▶ [WHAT IS NEEDED]
What lines in the records below contain the string "Acoustic"? Copy every one.

[Opening RECORD EXCERPTS section]

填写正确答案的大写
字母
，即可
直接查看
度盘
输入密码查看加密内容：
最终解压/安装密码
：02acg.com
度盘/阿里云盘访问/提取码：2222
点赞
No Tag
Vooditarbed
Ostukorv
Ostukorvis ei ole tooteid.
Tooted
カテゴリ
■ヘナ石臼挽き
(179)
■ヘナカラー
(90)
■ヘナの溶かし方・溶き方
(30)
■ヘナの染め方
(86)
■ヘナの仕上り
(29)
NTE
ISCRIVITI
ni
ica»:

[Closing RECORD EXCERPTS section]
[Opening RECORD EXCERPTS section]

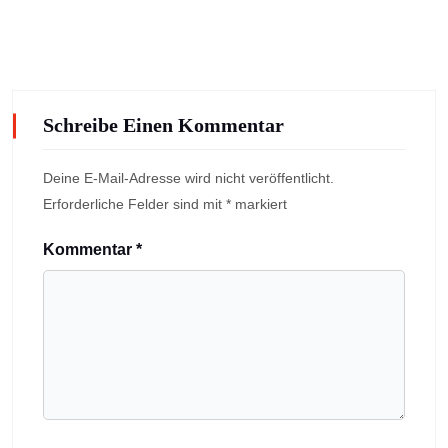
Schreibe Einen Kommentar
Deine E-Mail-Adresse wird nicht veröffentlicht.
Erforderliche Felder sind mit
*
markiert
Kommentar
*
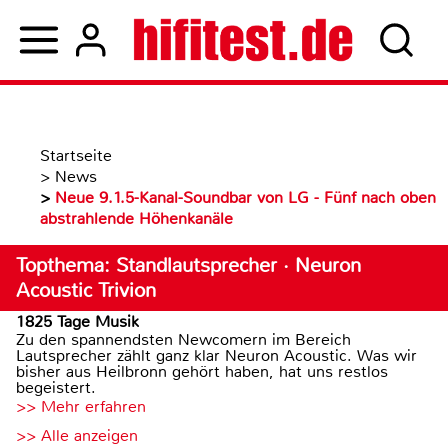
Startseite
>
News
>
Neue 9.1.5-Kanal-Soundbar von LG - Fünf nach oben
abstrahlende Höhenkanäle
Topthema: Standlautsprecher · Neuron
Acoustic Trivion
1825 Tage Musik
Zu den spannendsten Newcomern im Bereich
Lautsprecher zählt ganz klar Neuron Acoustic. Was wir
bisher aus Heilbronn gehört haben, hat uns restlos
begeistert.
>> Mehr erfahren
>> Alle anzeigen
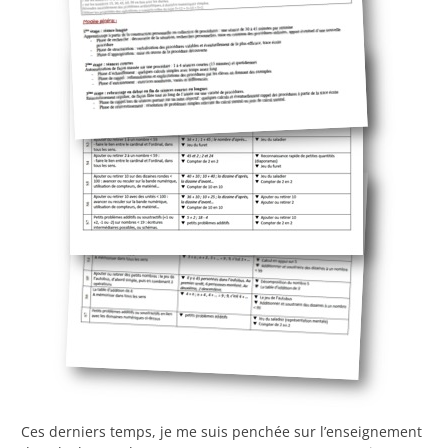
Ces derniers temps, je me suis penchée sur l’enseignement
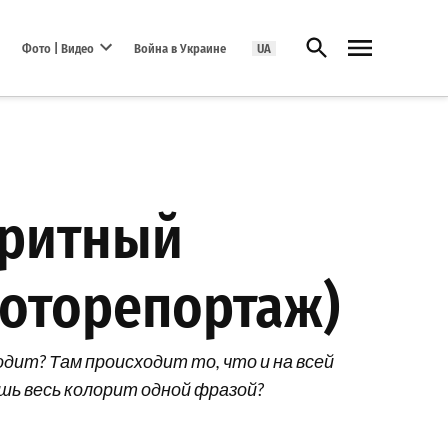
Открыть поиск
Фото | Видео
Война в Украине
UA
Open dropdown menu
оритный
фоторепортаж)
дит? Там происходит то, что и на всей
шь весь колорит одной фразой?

[Closing RECORD EXCERPTS section]

▶ [SOLUTION BELOW]
Acoustic Trivion
Lautsprecher zählt ganz klar Neuron Acoustic. Was wir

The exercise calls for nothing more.